Table 2 describes the 101 participants' demographic characteristics and the number of journal records that they produced. Eighty-five participants described themselves as African American and one as Latino. Ages ranged from 19 to 89 years (mean, 53). Two thirds were female and 58 were employed. There was a community-based representative at 10 study sites. Because community-based representatives were also study participants, their demographic composition was similar to that of the CHEIHO study population. In approximately half of records, participants smelled hog odor while they sat outside for 10 minutes. Participants produced roughly the same number of records during and after the first week of their participation and before as after noon.

Table 2. Demographic Characteristics of CHEIHO Study Participants and the Proportion of Records Produced by Participants That Had Missing Variables, Sequence Errors, or No Usable AirWatch Readings.
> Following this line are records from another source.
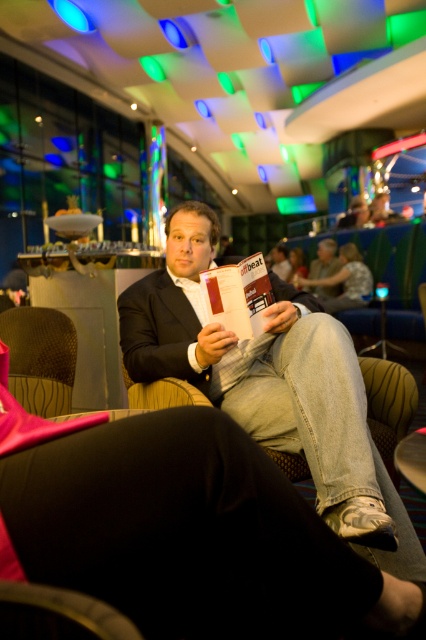 Question: Does matte black jacket at center lie in front of brown textured armchair at lower left?

Choices:
 (A) yes
 (B) no

Answer: (A)

Question: Which object is positioned closest to the red matte magazine at center?

Choices:
 (A) light brown leather jacket at center
 (B) metallic gold chair at lower left
 (C) matte black jacket at center
 (D) brown textured armchair at lower left

Answer: (C)

Question: Is brown textured armchair at lower left to the right of metallic gold chair at lower left from the viewer's perspective?

Choices:
 (A) no
 (B) yes

Answer: (A)

Question: Does metallic gold chair at lower left lie in front of light brown leather jacket at center?

Choices:
 (A) yes
 (B) no

Answer: (A)

Question: Which point is closer to the camera?

Choices:
 (A) (69, 348)
 (B) (273, 436)

Answer: (B)

Question: Which point appears farthest from the camera in this image?

Choices:
 (A) (367, 449)
 (B) (81, 595)
 (C) (60, 339)
 (D) (207, 292)

Answer: (C) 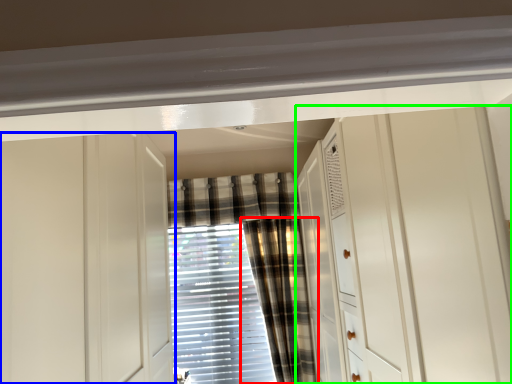 Question: Considering the real-world distances, which object is farthest from curtain (highlighted by a red box)? cabinetry (highlighted by a blue box) or dresser (highlighted by a green box)?

Choices:
 (A) cabinetry
 (B) dresser

Answer: (A) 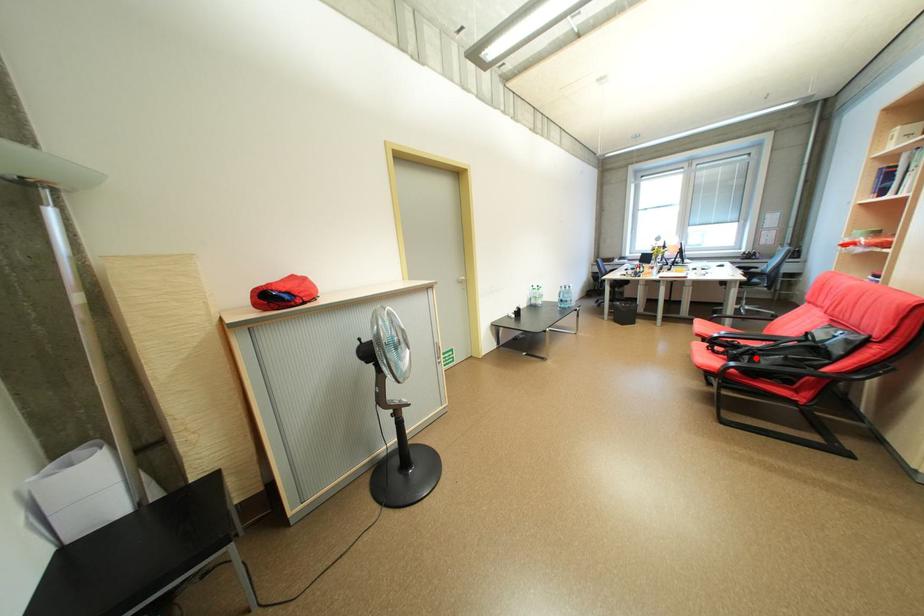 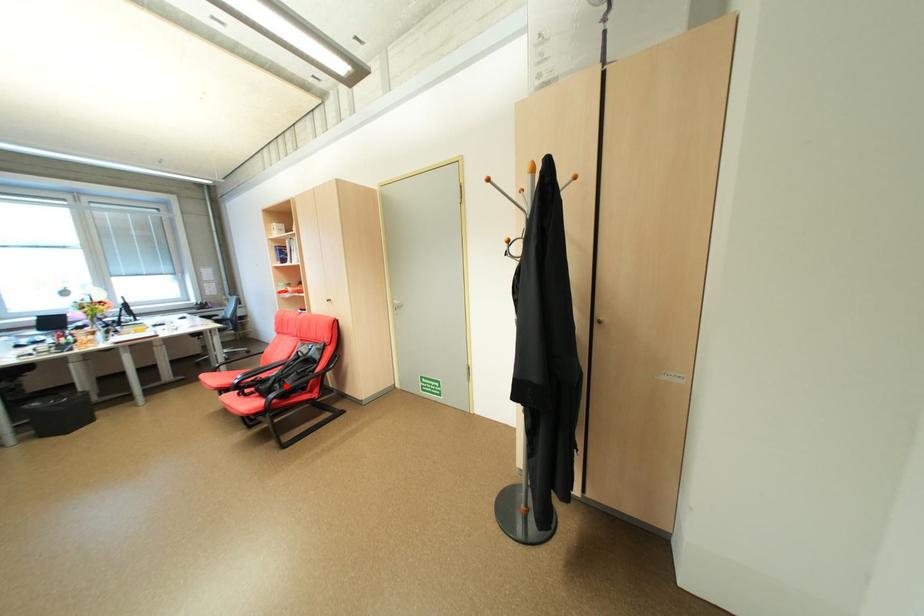 I am providing you with two images of the same scene from different viewpoints. A red point is marked on the first image and another point is marked on the second image. Is the marked point in image1 the same physical position as the marked point in image2?

Yes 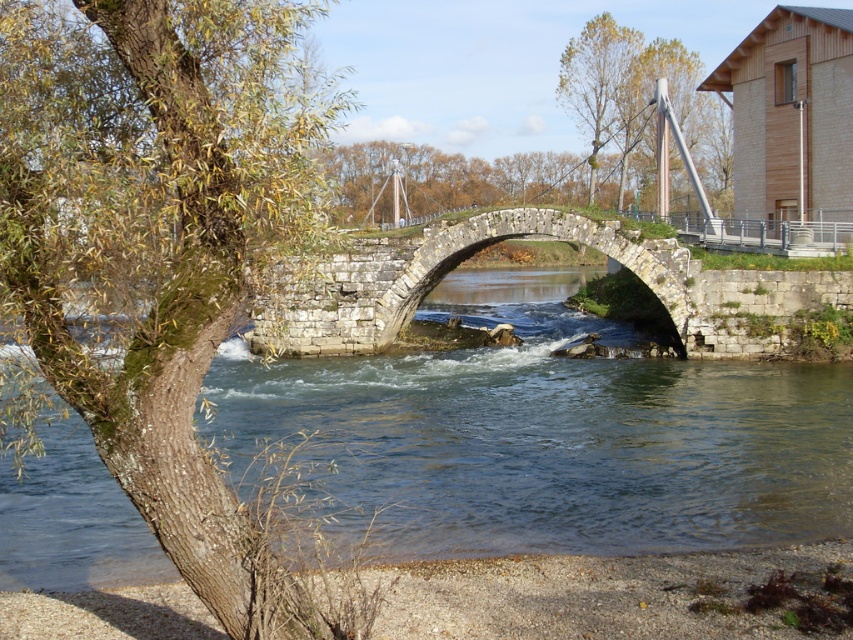 Question: Which point is closer to the camera taking this photo?

Choices:
 (A) (641, 67)
 (B) (114, 172)

Answer: (B)

Question: Estimate the real-world distances between objects in this image. Which object is farther from the green leafy tree at upper center?

Choices:
 (A) green mossy bark tree at left
 (B) stone arch bridge at center
 (C) metallic pole at upper right

Answer: (B)

Question: Is green mossy bark tree at left to the right of green leafy tree at upper center from the viewer's perspective?

Choices:
 (A) no
 (B) yes

Answer: (A)

Question: Among these objects, which one is nearest to the camera?

Choices:
 (A) stone arch bridge at center
 (B) green leafy tree at upper center
 (C) green mossy bark tree at left

Answer: (C)

Question: Is green mossy bark tree at left to the right of green leafy tree at upper center from the viewer's perspective?

Choices:
 (A) yes
 (B) no

Answer: (B)

Question: Is green mossy bark tree at left wider than stone arch bridge at center?

Choices:
 (A) yes
 (B) no

Answer: (B) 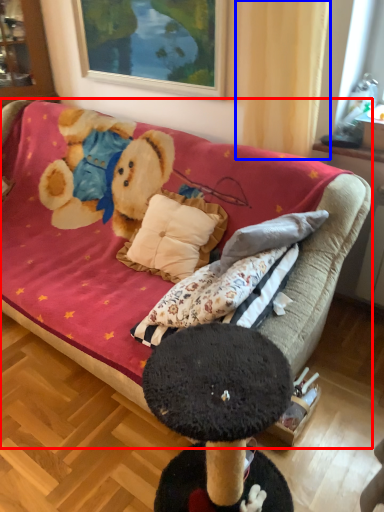 Question: Which point is closer to the camera, studio couch (highlighted by a red box) or curtain (highlighted by a blue box)?

Choices:
 (A) studio couch
 (B) curtain

Answer: (A) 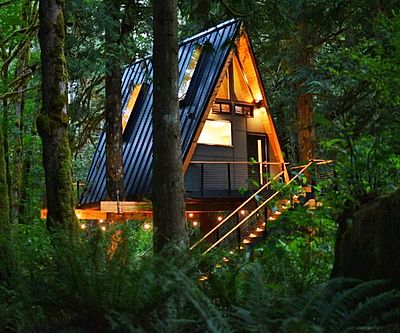 Where is `underneath stair case`? underneath stair case is located at coordinates (255, 255). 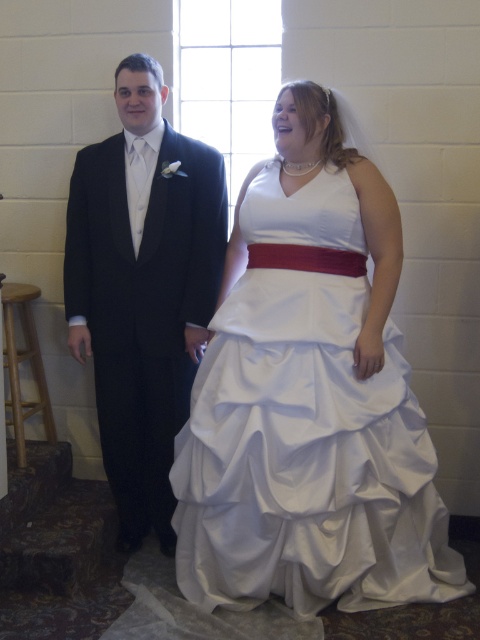 You are a photographer at a wedding. You need to position the couple so that the white satin dress at center and the black satin suit at left are visible in the frame. Based on their current positions, which direction should you move the couple to ensure both are centered in the photo?

Since the white satin dress at center is to the right of the black satin suit at left, you should move the couple slightly to the left to center both in the photo.

You are a photographer at the wedding and want to focus your camera on the white satin dress at center. The camera can only focus on objects within a 0.1 unit radius around the point specified. Is the point at coordinates point(307, 460) within the focus range of the camera?

The point at coordinates point(307, 460) corresponds to the white satin dress at center, so yes, the camera can focus on the white satin dress at center as it is exactly at the specified point.

You are a photographer at a wedding and need to adjust the camera focus. The white satin dress at center and the black satin suit at left are both in the frame. Which one is shorter in height?

The white satin dress at center is not as tall as the black satin suit at left, so the white satin dress at center is shorter in height. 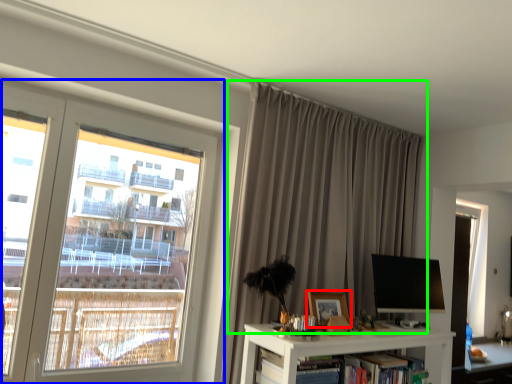 Question: Which object is the closest to the picture frame (highlighted by a red box)? Choose among these: window (highlighted by a blue box) or curtain (highlighted by a green box).

Choices:
 (A) window
 (B) curtain

Answer: (B) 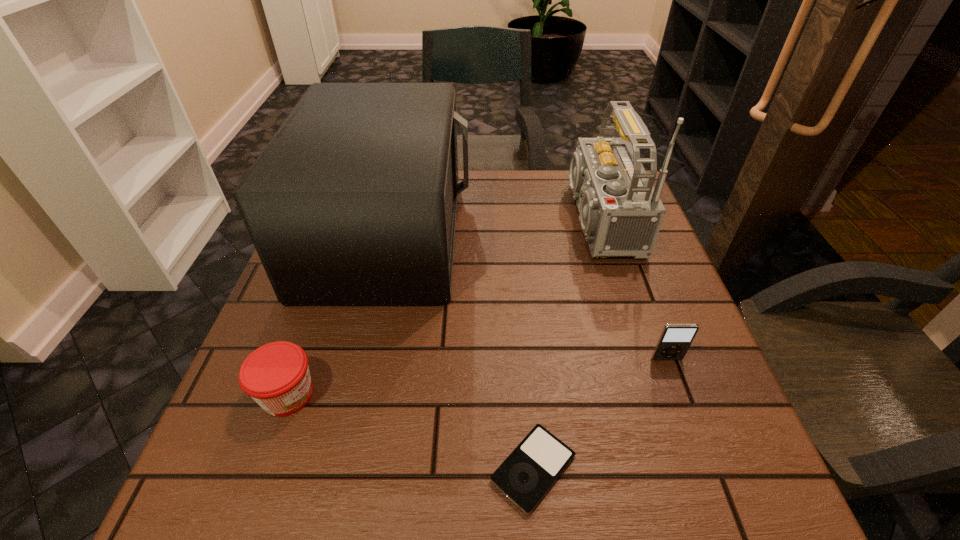 In order to click on free space located 0.360m on the front-facing side of the microwave oven in this screenshot , I will do `click(613, 234)`.

You are a GUI agent. You are given a task and a screenshot of the screen. Output one action in this format:
    pyautogui.click(x=<x>, y=<y>)
    Task: Click on the vacant space located 0.220m on the front-facing side of the right iPod
    Image resolution: width=960 pixels, height=540 pixels.
    Given the screenshot: What is the action you would take?
    (x=711, y=482)

The image size is (960, 540). What are the coordinates of `free space located on the label side of the second nearest object` in the screenshot? It's located at (393, 395).

I want to click on vacant space located on the back of the third object from left to right, so coord(524,357).

This screenshot has width=960, height=540. Identify the location of radio receiver that is at the far edge. (621, 213).

This screenshot has height=540, width=960. I want to click on microwave oven that is at the far edge, so click(x=353, y=202).

Locate an element on the screen. This screenshot has width=960, height=540. object at the near edge is located at coordinates (526, 475).

Locate an element on the screen. microwave oven present at the left edge is located at coordinates [353, 202].

Identify the location of jam that is positioned at the left edge. (276, 375).

This screenshot has width=960, height=540. What are the coordinates of `radio receiver that is at the right edge` in the screenshot? It's located at (621, 213). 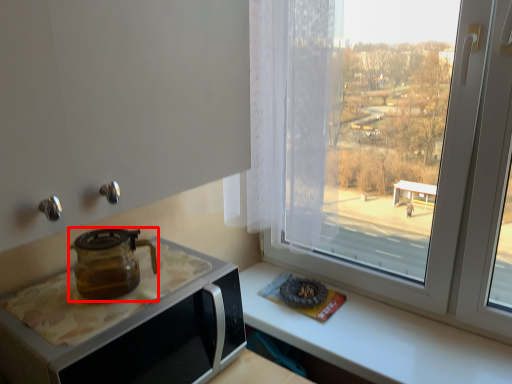 Question: From the image, what is the correct spatial relationship of kitchen appliance (annotated by the red box) in relation to appliance?

Choices:
 (A) left
 (B) right

Answer: (A) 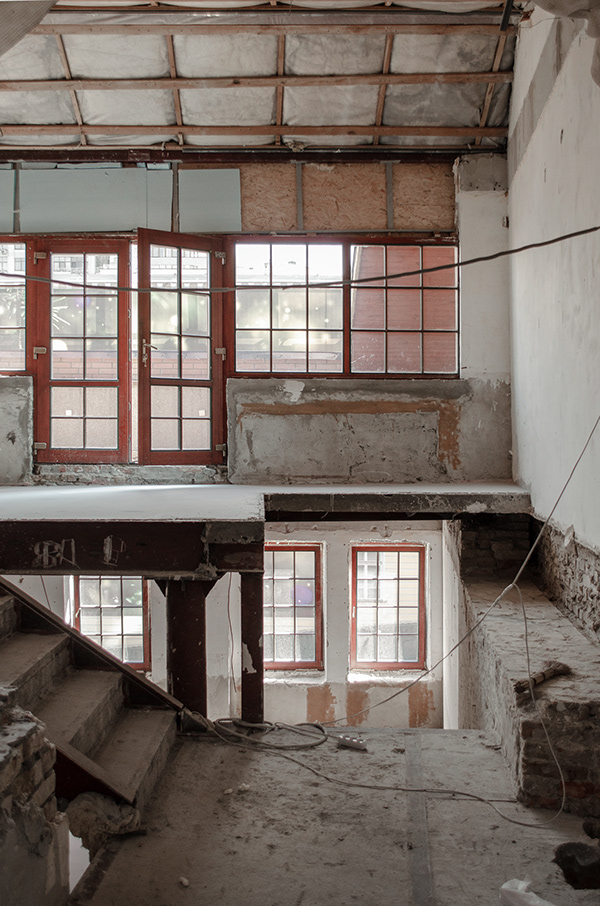 This screenshot has width=600, height=906. I want to click on wall, so click(x=586, y=391). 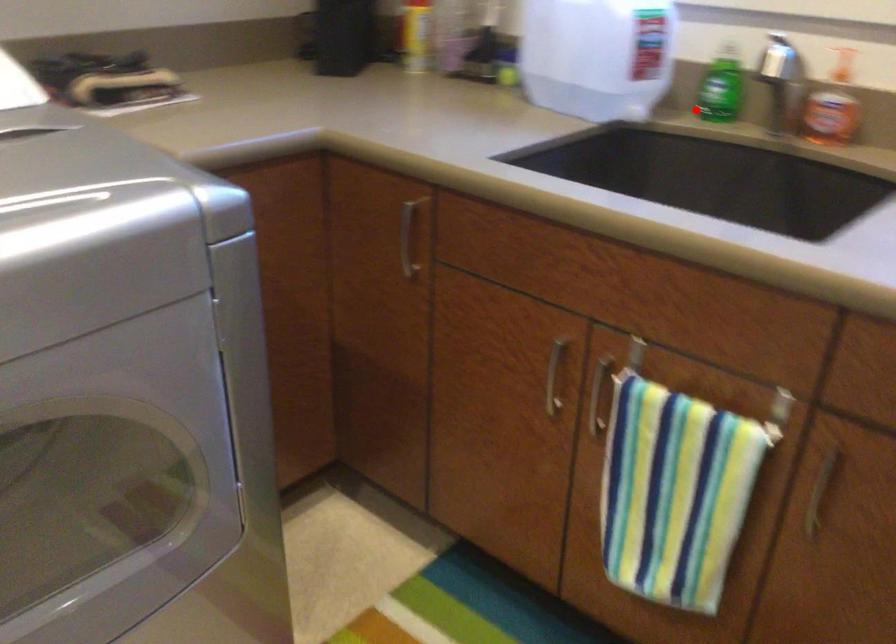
No. of Participants No. of Journal Records No. (%) of Records With Sequence Errors* No. (%) of Records With No Usable AirWatch Reading* No. (%) of Records With Incomplete Yes/No Variable(s)*, No. (%) of Records With Incomplete Ordered Response Variable(s)*, No. (%) of Records With Incomplete Machine-Use Variable(s)*, No. (%) of Records With a Missing Saliva Sample*
Total 101 2,949 54 (2) 995 (34) 572 (19) 344 (12) 767 (26) 239 (8)
Gender
 Female 66 1,945 49 (3) 666 (35) 355 (18) 222 (11) 534 (27) 47 (5)
 Male 35 1,004 5 (1) 329 (33) 217 (22) 122 (12) 233 (23) 192 (10)
Race
 Non-White 86 2,441 47 (2) 868 (36) 438 (18) 288 (12) 540 (22) 138 (6)
 White 15 508 7 (1) 127 (25) 134 (26) 56 (11) 227 (45) 101 (20)
Age (yrs)
 ≤55 55 1,522 21 (1) 461 (31) 290 (19) 167 (11) 183 (12) 118 (8)
 >55 46 1,427 33 (2) 534 (38) 282 (20) 177 (12) 584 (41) 121 (8)
Employment Status
 Unemployed or Retired 40 1,248 24 (2) 411 (33) 185 (15) 152 (12) 402 (32) 128 (10)
 Employed 58 1617 26 (2) 560 (36) 377 (23) 185 (11) 329 (20) 111 (7)
 Missing 3 84 4 24 10 7 36 0
Community Representative
 Present 67 1,931 35 (2) 697 (37) 368 (19) 258 (13) 448 (23) 63 (3)
 Absent 34 1,018 19 (2) 298 (30) 204 (20) 86 (8) 319 (31) 176 (17)
Week-in-Participation
 1 101 1,374 28 (2) 697 (51) 252 (18) 165 (12) 380 (28) 95 (7)
 ≥2 101 1,575 26 (2) 298 (19) 320 (20) 179 (11) 387 (25) 144 (9)
Odor Rating
 0 88 1,419 27 (2) 479 (34) 240 (17) 58 (4) 322 (23) 89 (6)
 1–8 96 1,353 24 (2) 447 (33) 275 (20) 129 (10) 372 (27) 129 (10)
 Missing 56 177 3 69 57 157 73 21
Time of Day
 Morning 101 1483 29 (2) 509 (35) 280 (19) 165 (11) 396 (27) 111 (7)
 Evening 101 1466 25 (2) 486 (34) 292 (20) 179 (12) 371 (25) 128 (9)
*

Total journal records in each category with complete outcome information serve as the denominator for the calculation of these percentages.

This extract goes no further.